◆ **To do**
Return a faithful copy of all the entries, omitting the images.

:: Exercise input ::

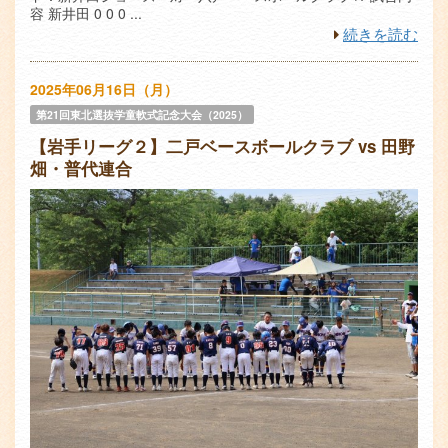
容 新井田 0 0 0 ...
続きを読む
2025年06月16日（月）
第21回東北選抜学童軟式記念大会（2025）
【岩手リーグ２】二戸ベースボールクラブ vs 田野
畑・普代連合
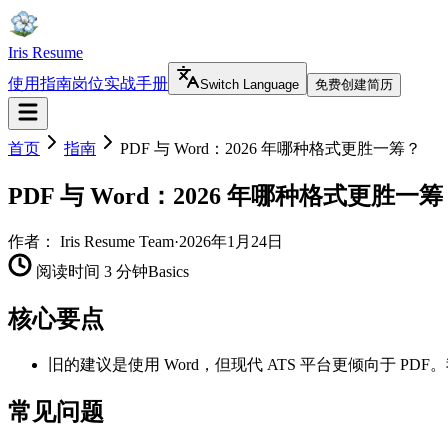
Iris Resume
使用指南
岗位实战手册
Switch Language
免费创建简历
首页
指南
PDF 与 Word：2026 年哪种格式更胜一筹？
PDF 与 Word：2026 年哪种格式更胜一
作者：
Iris Resume Team
·
2026年1月24日
阅读时间 3 分钟
Basics
核心要点
旧的建议是使用 Word，但现代 ATS 平台更倾向于 
常见问题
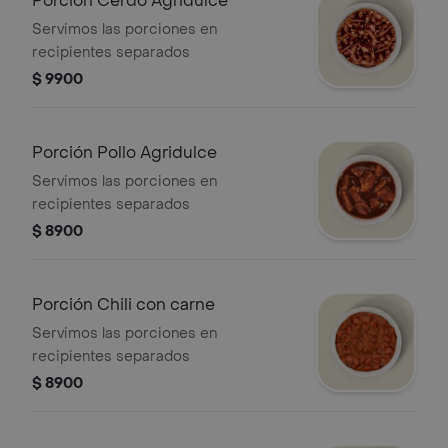
Porción Cerdo Agridulce
Servimos las porciones en
recipientes separados
$ 9900
Porción Pollo Agridulce
Servimos las porciones en
recipientes separados
$ 8900
Porción Chili con carne
Servimos las porciones en
recipientes separados
$ 8900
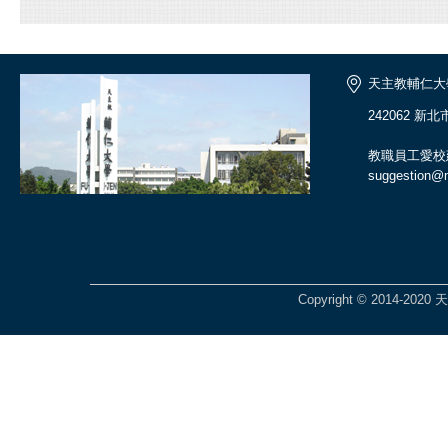
天主教輔仁大
242062 新
教職員工愛校
suggestion@ma
Copyright © 2014-2020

:::

◆ **Result of the task**
容 新井田 0 0 0 ...
続きを読む
2025年06月16日（月）
第21回東北選抜学童軟式記念大会（2025）
【岩手リーグ２】二戸ベースボールクラブ vs 田野
畑・普代連合
Iris Resume
使用指南
岗位实战手册
Switch Language
免费创建简历
首页
指南
PDF 与 Word：2026 年哪种格式更胜一筹？
PDF 与 Word：2026 年哪种格式更胜一
作者：
Iris Resume Team
·
2026年1月24日
阅读时间 3 分钟
Basics
核心要点
旧的建议是使用 Word，但现代 ATS 平台更倾向于 
常见问题
Porción Cerdo Agridulce
Servimos las porciones en
recipientes separados
$ 9900
Porción Pollo Agridulce
Servimos las porciones en
recipientes separados
$ 8900
Porción Chili con carne
Servimos las porciones en
recipientes separados
$ 8900
天主教輔仁大
242062 新
教職員工愛校
suggestion@ma
Copyright © 2014-2020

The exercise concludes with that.